“I don’t pretend to know everything. I listened to the people who had my best interests at heart; my parents, my teachers, my mentors. I might not have understood or agreed with them, but just hearing what they were telling me provided opportunities later in life”- Materials Scientist, Jon Madison, 2015 Black Engineer of the Year Award winner by Sandia Labs
Diversity and Inclusion programs have become a top priority in corporate America. In the last twenty years, as a result of a flurry of multimillion dollar discrimination lawsuits in the financial industry as well as the growing cultural importance of the #MeToo and Black Lives Matter movement, diversity programs have proliferated. Companies that don’t evolve with the times risk alienating potential markets and lost profitability is now regarded as conventional wisdom in corporate America to imbed Diversity & Inclusion as part of business culture. But are corporate Diversity & Inclusion initiatives actually working? Or is it all just window dressing to make us all feel better about ourselves, without really changing anything.

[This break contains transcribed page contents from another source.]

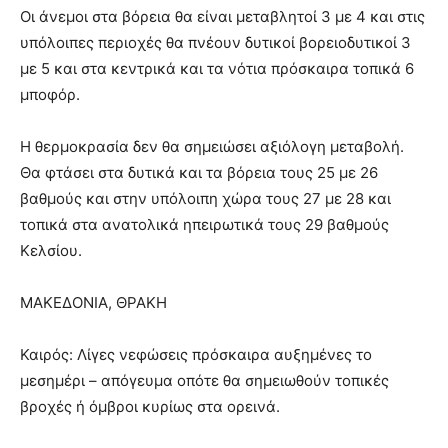
Οι άνεμοι στα βόρεια θα είναι μεταβλητοί 3 με 4 και στις
υπόλοιπες περιοχές θα πνέουν δυτικοί βορειοδυτικοί 3
με 5 και στα κεντρικά και τα νότια πρόσκαιρα τοπικά 6
μποφόρ.
Η θερμοκρασία δεν θα σημειώσει αξιόλογη μεταβολή.
Θα φτάσει στα δυτικά και τα βόρεια τους 25 με 26
βαθμούς και στην υπόλοιπη χώρα τους 27 με 28 και
τοπικά στα ανατολικά ηπειρωτικά τους 29 βαθμούς
Κελσίου.
ΜΑΚΕΔΟΝΙΑ, ΘΡΑΚΗ
Καιρός: Λίγες νεφώσεις πρόσκαιρα αυξημένες το
μεσημέρι – απόγευμα οπότε θα σημειωθούν τοπικές
βροχές ή όμβροι κυρίως στα ορεινά.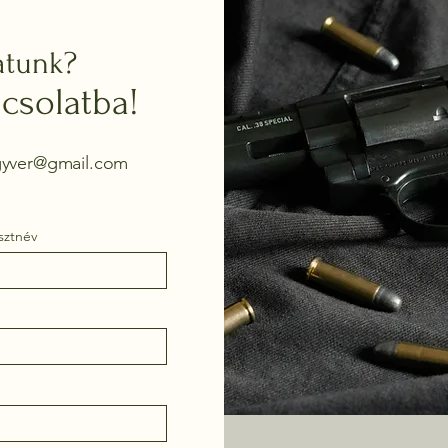
atunk?
csolatba!
egyver@gmail.com
sztnév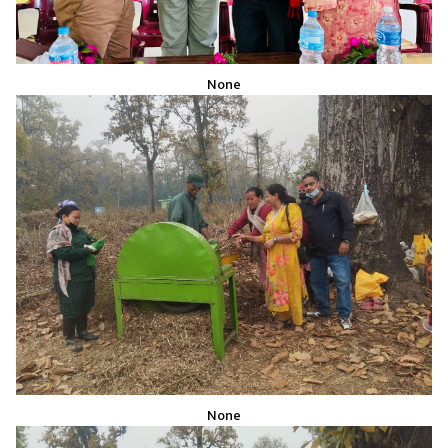
None
None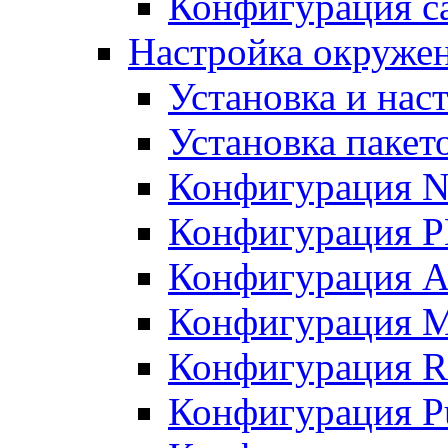
Конфигурация с
Настройка окруже
Установка и нас
Установка пакет
Конфигурация N
Конфигурация 
Конфигурация A
Конфигурация 
Конфигурация R
Конфигурация Pu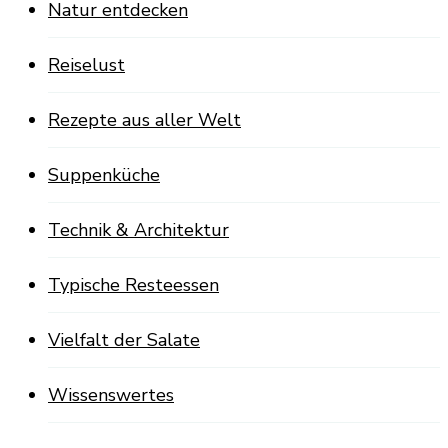
Natur entdecken
Reiselust
Rezepte aus aller Welt
Suppenküche
Technik & Architektur
Typische Resteessen
Vielfalt der Salate
Wissenswertes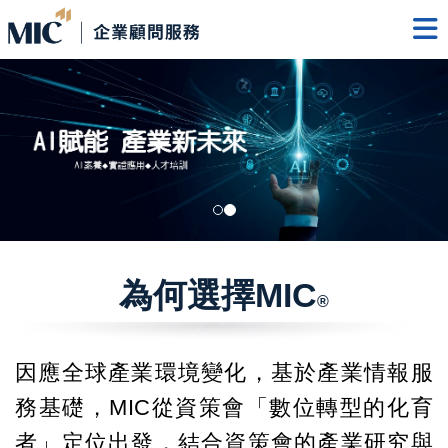
為何選擇MIC
®
因應全球產業環境變化，基於產業情報服
務基礎，MIC從資策會「數位轉型的化育
者」定位出發，結合資策會的產業研究與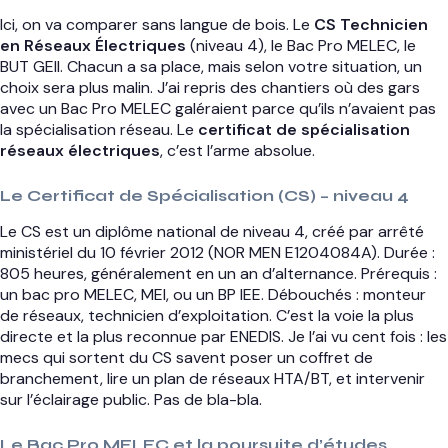
Ici, on va comparer sans langue de bois. Le
CS Technicien
en Réseaux Électriques
(niveau 4), le Bac Pro MELEC, le
BUT GEII. Chacun a sa place, mais selon votre situation, un
choix sera plus malin. J’ai repris des chantiers où des gars
avec un Bac Pro MELEC galéraient parce qu’ils n’avaient pas
la spécialisation réseau. Le
certificat de spécialisation
réseaux électriques
, c’est l’arme absolue.
Le Certificat de Spécialisation (CS) – niveau 4
Le CS est un diplôme national de niveau 4, créé par arrêté
ministériel du 10 février 2012 (NOR MEN E1204084A). Durée :
805 heures, généralement en un an d’alternance. Prérequis :
un bac pro MELEC, MEI, ou un BP IEE. Débouchés : monteur
de réseaux, technicien d’exploitation. C’est la voie la plus
directe et la plus reconnue par ENEDIS. Je l’ai vu cent fois : les
mecs qui sortent du CS savent poser un coffret de
branchement, lire un plan de réseaux HTA/BT, et intervenir
sur l’éclairage public. Pas de bla-bla.
Le Bac Pro MELEC et la poursuite d’études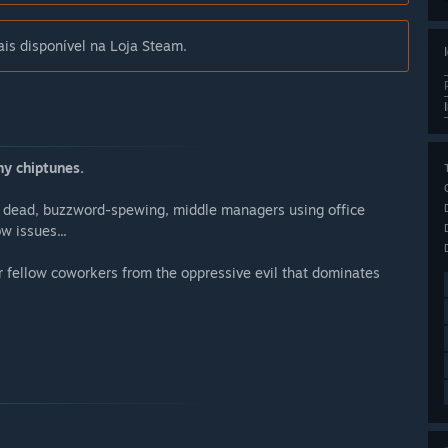
is disponível na Loja Steam.
hy chiptunes.
in dead, buzzword-spewing, middle managers using office
 issues...
ur fellow coworkers from the oppressive evil that dominates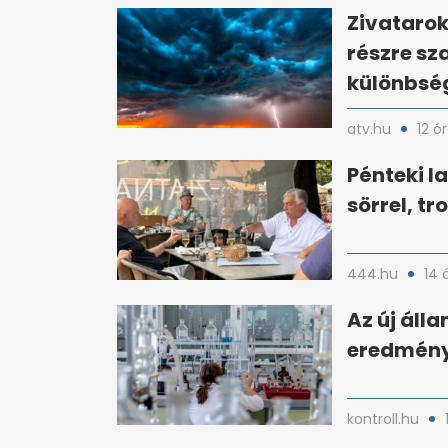
Zivatarok
részre sz
különbsé
atv.hu
12 ó
Pénteki l
sörrel, t
444.hu
14 
Az új áll
eredménye
kontroll.hu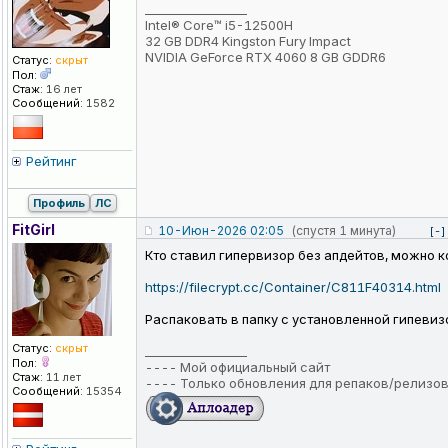
_________________
Intel® Core™ i5-12500H
32 GB DDR4 Kingston Fury Impact
NVIDIA GeForce RTX 4060 8 GB GDDR6
Статус:
скрыт
Пол:
Стаж:
16 лет
Сообщений:
1582
Рейтинг
Профиль
ЛС
FitGirl
10-Июн-2026 02:05
(спустя 1 минута)
[-]
Кто ставил гипервизор без апдейтов, можно 
https://filecrypt.cc/Container/C811F40314.html
Распаковать в папку с установленной гипевизо
Статус:
скрыт
_________________
Пол:
----
Мой официальный сайт
Стаж:
11 лет
----
Только обновления для репаков/релизо
Сообщений:
15354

We know that diversity is a net plus for businesses. Beyond the obvious optics, a 2018 study by BCG found that increasing the diversity of leadership teams led to an increase in innovation. In the study, BCG surveyed employees at more than 1,700 companies in eight countries (Austria, Brazil, China, France, Germany, India, Switzerland, and the US), using a variety of company sizes and industries for a better control group. Six dimensions of diversity were focused on — gender, age, nation of origin (other than the company HQ), career path, industry background and college major. The study found that companies that reported above-average diversity on their management teams also reported innovation revenue that was 19 percentage points higher than that of companies with below-average leadership diversity. The correlation between management diversity and innovation is an intriguing takeaway.